Saturday, April 23, 2011

On Blogging The Fountainhead; And: Conclusions

A few years ago, David Plotz, a not-very-religious writer at slate.com, took on the task of blogging the Bible. It was a popular series of articles. Plotz learned a lot, his readers learned a lot, and he eventually got a book out of the experience. It helped that he's a good writer.

January 2011. Here I am, trying to push myself to write. And here's this book, The Fountainhead, which some denounce as trash and some revere as a religious text. So hey! If Plotz can blog a long book, so can I. If nothing else, it will be good writing practice.
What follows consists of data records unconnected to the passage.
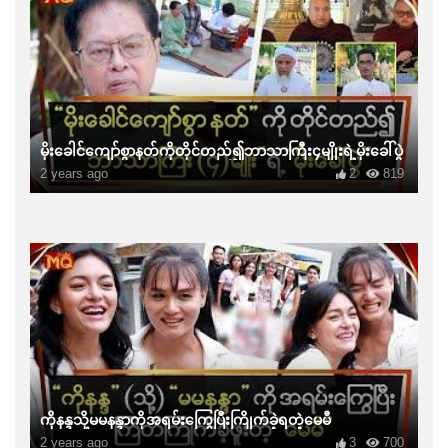
မိုးခေါင်ကျော်စွာနတ်ကိုတိုင်တည်၍ဘာသာကြီး၄မျိုးရဲ့မိုးခေါ်ပွဲ
2 years ago
2
819
ကိုနန္ဒသို့မမနန္ဒာကိုအရမ်းကြွေပြီးကြိုက်ခဲ့ရတဲ့မေမီ
2 years ago
3
700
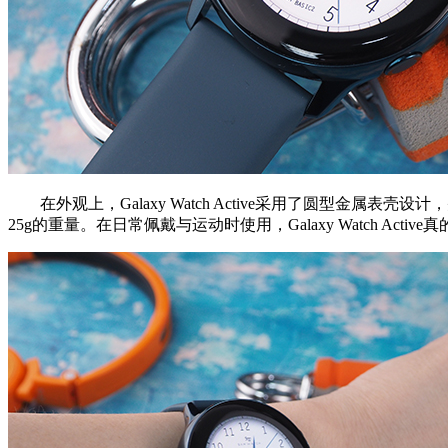
在外观上，Galaxy Watch Active采用了圆型金属表壳设计，并
25g的重量。在日常佩戴与运动时使用，Galaxy Watch Acti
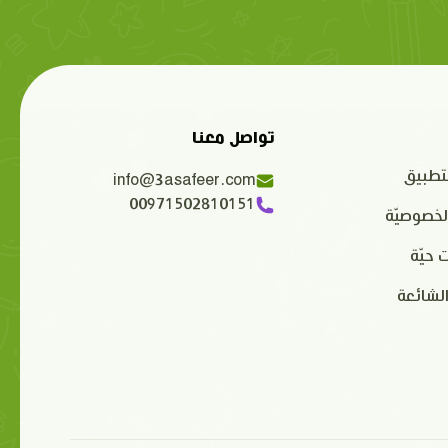
تواصل معنا
تطبيق
info@3asafeer.com
00971502810151
لخصوصيّة
 حيّة
الشائعة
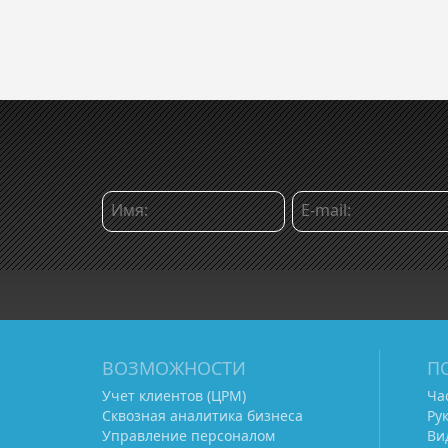
ВОЗМОЖНОСТИ
П
Учет клиентов (ЦРМ)
Ча
Сквозная аналитика бизнеса
Ру
Управление персоналом
Ви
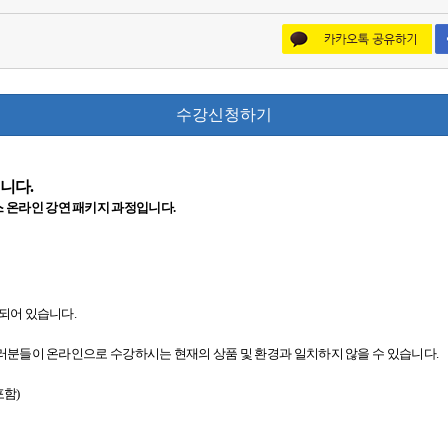
수강신청하기
입니다.
컨퍼런스 온라인 강연 패키지 과정입니다.
되어 있습니다.
로 여러분들이 온라인으로 수강하시는 현재의 상품 및 환경과 일치하지 않을 수 있습니다.
포함)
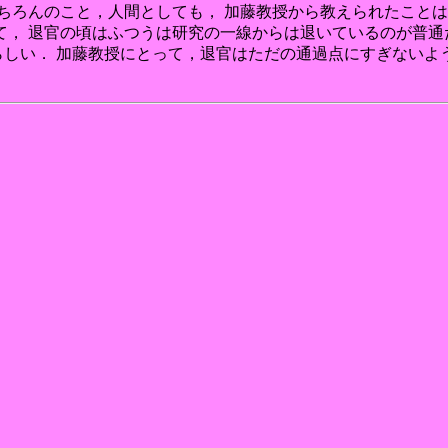
もちろんのこと，人間としても， 加藤教授から教えられたこと
， 退官の頃はふつうは研究の一線からは退いているのが普通
らしい． 加藤教授にとって，退官はただの通過点にすぎないよ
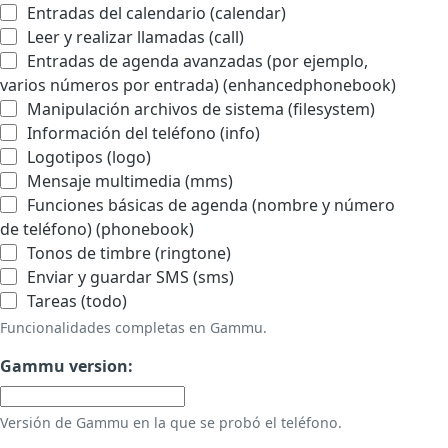
Entradas del calendario (calendar)
Leer y realizar llamadas (call)
Entradas de agenda avanzadas (por ejemplo,
varios números por entrada) (enhancedphonebook)
Manipulación archivos de sistema (filesystem)
Información del teléfono (info)
Logotipos (logo)
Mensaje multimedia (mms)
Funciones básicas de agenda (nombre y número
de teléfono) (phonebook)
Tonos de timbre (ringtone)
Enviar y guardar SMS (sms)
Tareas (todo)
Funcionalidades completas en Gammu.
Gammu version:
Versión de Gammu en la que se probó el teléfono.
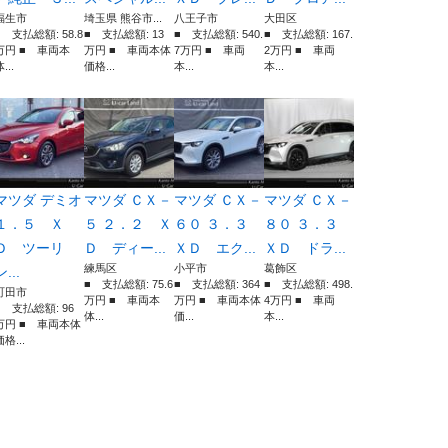
福生市
埼玉県 熊谷市...
八王子市
大田区
■ 支払総額: 58.8
■ 支払総額: 13
■ 支払総額: 540.
■ 支払総額: 167.
万円 ■ 車両本
万円 ■ 車両本体
7万円 ■ 車両
2万円 ■ 車両
...
価格...
本...
本...
マツダ デミオ
マツダ ＣＸ－
マツダ ＣＸ－
マツダ ＣＸ－
１．５ Ｘ
５ ２．２ Ｘ
６０ ３．３
８０ ３．３
Ｄ ツーリ
Ｄ ディー...
ＸＤ エク...
ＸＤ ドラ...
練馬区
小平市
葛飾区
ン...
■ 支払総額: 75.6
■ 支払総額: 364
■ 支払総額: 498.
町田市
万円 ■ 車両本
万円 ■ 車両本体
4万円 ■ 車両
■ 支払総額: 96
体...
価...
本...
万円 ■ 車両本体
価格...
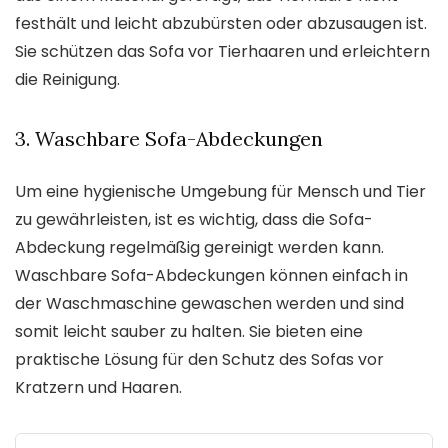
festhält und leicht abzubürsten oder abzusaugen ist.
Sie schützen das Sofa vor Tierhaaren und erleichtern
die Reinigung.
3. Waschbare Sofa-Abdeckungen
Um eine hygienische Umgebung für Mensch und Tier
zu gewährleisten, ist es wichtig, dass die Sofa-
Abdeckung regelmäßig gereinigt werden kann.
Waschbare Sofa-Abdeckungen können einfach in
der Waschmaschine gewaschen werden und sind
somit leicht sauber zu halten. Sie bieten eine
praktische Lösung für den Schutz des Sofas vor
Kratzern und Haaren.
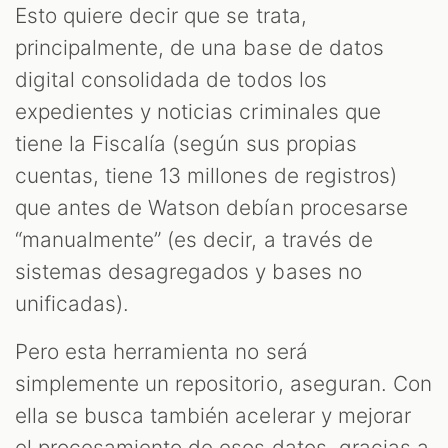
Esto quiere decir que se trata,
principalmente, de una base de datos
digital consolidada de todos los
expedientes y noticias criminales que
tiene la Fiscalía (según sus propias
cuentas, tiene 13 millones de registros)
que antes de Watson debían procesarse
“manualmente” (es decir, a través de
sistemas desagregados y bases no
unificadas).
Pero esta herramienta no será
simplemente un repositorio, aseguran. Con
ella se busca también acelerar y mejorar
el procesamiento de esos datos, gracias a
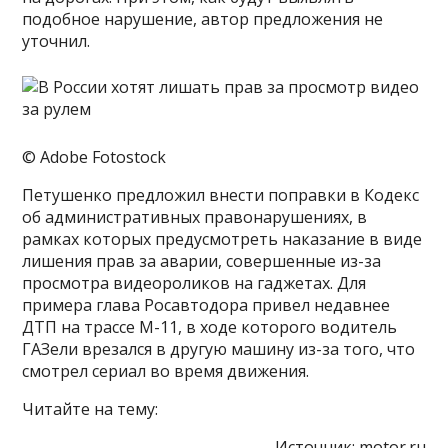
подобное нарушение, автор предложения не
уточнил.
© Adobe Fotostock
Петушенко предложил внести поправки в Кодекс
об административных правонарушениях, в
рамках которых предусмотреть наказание в виде
лишения прав за аварии, совершенные из-за
просмотра видеороликов на гаджетах. Для
примера глава Росавтодора привел недавнее
ДТП на трассе М-11, в ходе которого водитель
ГАЗели врезался в другую машину из-за того, что
смотрел сериал во время движения.
Читайте на тему:
Источник:
motor.ru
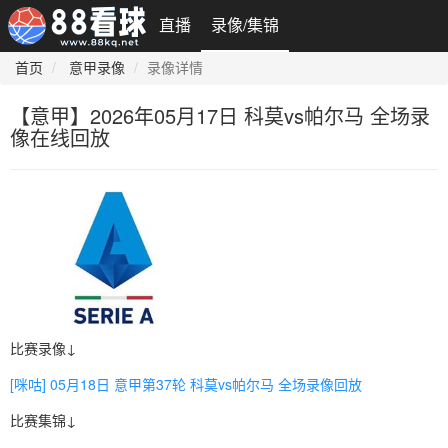
直播
录像/集锦
首页
意甲录像
录像详情
【意甲】2026年05月17日 科莫vs帕尔马 全场录
像在线回放
比赛录像↓
[咪咕] 05月18日 意甲第37轮 科莫vs帕尔马 全场录像回放
比赛集锦↓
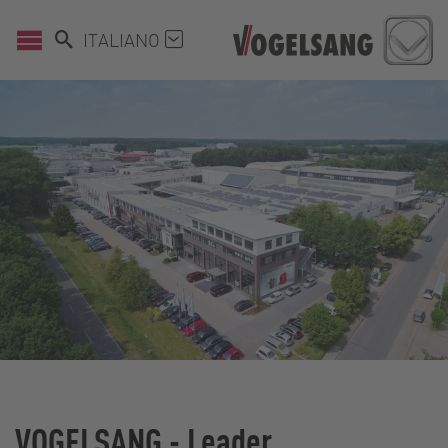
ITALIANO
VOGELSANG - Leader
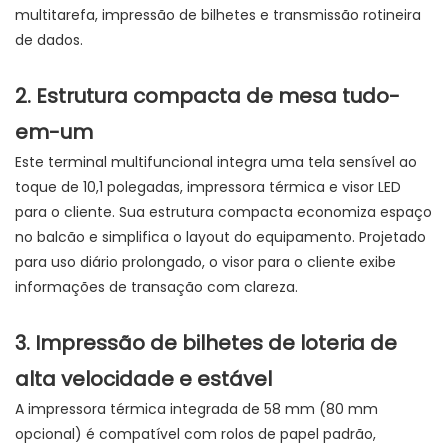
multitarefa, impressão de bilhetes e transmissão rotineira
de dados.
2. Estrutura compacta de mesa tudo-
em-um
Este terminal multifuncional integra uma tela sensível ao
toque de 10,1 polegadas, impressora térmica e visor LED
para o cliente. Sua estrutura compacta economiza espaço
no balcão e simplifica o layout do equipamento. Projetado
para uso diário prolongado, o visor para o cliente exibe
informações de transação com clareza.
3. Impressão de bilhetes de loteria de
alta velocidade e estável
A impressora térmica integrada de 58 mm (80 mm
opcional) é compatível com rolos de papel padrão,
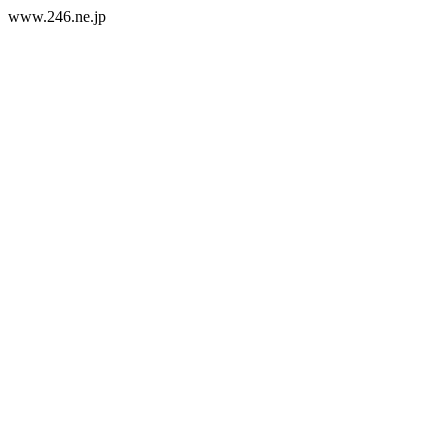
www.246.ne.jp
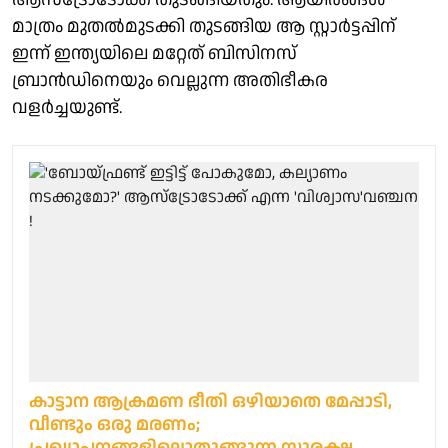
മാത്രം മുതൽമുടക്കി തുടങ്ങിയ ആ സ്റ്റാർട്ടപ്പിന്
ഇന്ന് ഇന്ത്യയിലെ മറ്റേത് ബിസിനസ്
ബ്രാൻഡിനെയും വെല്ലുന്ന അതിഭീകര
വളർച്ചയുണ്ട്.
കാട്ടാന ആക്രമണ ഭീതി ഒഴിയാതെ മേപ്പാടി,
വീണ്ടും ഒരു മരണം;
പ്രഖ്യാപനങ്ങളിലൊതുങ്ങുന്ന സുരക്ഷ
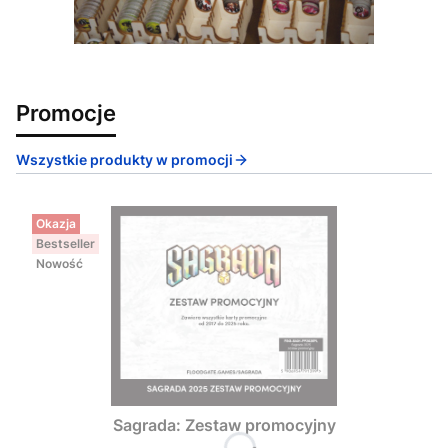
Promocje
Wszystkie produkty w promocji
Okazja
Bestseller
Nowość
Sagrada: Zestaw promocyjny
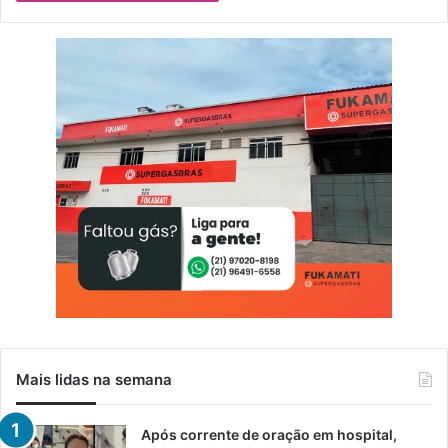
Mais lidas na semana
Após corrente de oração em hospital,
And so it was. I can't vouch for the reader's experience. I'm not sure I even want to think about it. But overall, it's been a gas to write. There will not be a book, however.

The debate over Ayn Rand continues. Andrew Sullivan's blog, The Dish, has hosted an ongoing discussion of Rand's influence. A couple of interesting assertions:

Objectivism is the sort of philosophy many kids adopt and then grow out of by the time they're thirteen. I get the point. We are instructed to sneer at any grownup who looks up to Rand and her ideas. Right. Why limit ourselves to a discussion of the ideas—and from what I've seen of it, I do find Objectivism to be pretty laughable—when we can throw personal insults about. That's so adult.

Rand's novels are particularly appealing to high-achieving girls; they completely identify with the geniuses under attack by a conformist society. Interesting thought. The idea is that in school, girls are put under intense peer pressure not to stand out. Just when they want to discover their selves and cultivate their own abilities, they are told to stay with the pack. Hmm. I don't know if that's true, but it makes sense.

My far-too-brief, altogether-too-pat conclusions—

Ayn Rand was a skilled writer and a droning, ham-handed polemicist. She did a brilliant job skewering the hypocricy of the left. She could write exciting bits of plot. But it was her ambition to preach, to prove her system. Her ideal, the self-contained genius, doesn't work in the real world.

In condemning altruism, she claims that no one can reach the ideal of being a pure altruist; thus we are all condemned to fall short. Yet being a pure individualist is just as impossible for everyone but the sociopath. We are all doomed to be something less than pure egotists.

But I'm venturing into philosophy and getting rapidly out of my depth. Let's get back to the book.

Roark and Toohey bear the burden of personifying the extremes of Rand's world-view; they barely register as human. Roark is innocent genius, mostly disconnected from human interaction. (His out-of-character friendship with Wynand is the one part of the novel's depiction that works.) Toohey is a caricature, a mustache-twirling villain.

Dominique is wildly inconsistent, and not in the way actual human beings can be inconsistent. She simply becomes a different person to suit the story, from devouring femme fatale to icily cordial wife to swooning lover to footnote.

Keating is all flaws and no nobility. He is the bedraggled cat captured by the author and released with a string of cans tied to its tail.

Wynand is the character most fully fleshed-out. He is a man of great genius and drive, but circumstances put him on the path of accumulating power, which eventually gains him nothing. His collapse is a bit abrupt, but he breathes real air from time to time.

Rand's universe is a twisted place. The heroes are all rough beasts, unsociable and instinctively disliked by others. Kindliness is the sign of a villain. The people of the world are full of latent hostility, like iron filings rising up in the presence of a magnet. Originality and genius are frightful things to be beaten down as soon as they appear. To Rand, the primary emotion of man is jealousy. The book seems to have been written from a defensive crouch.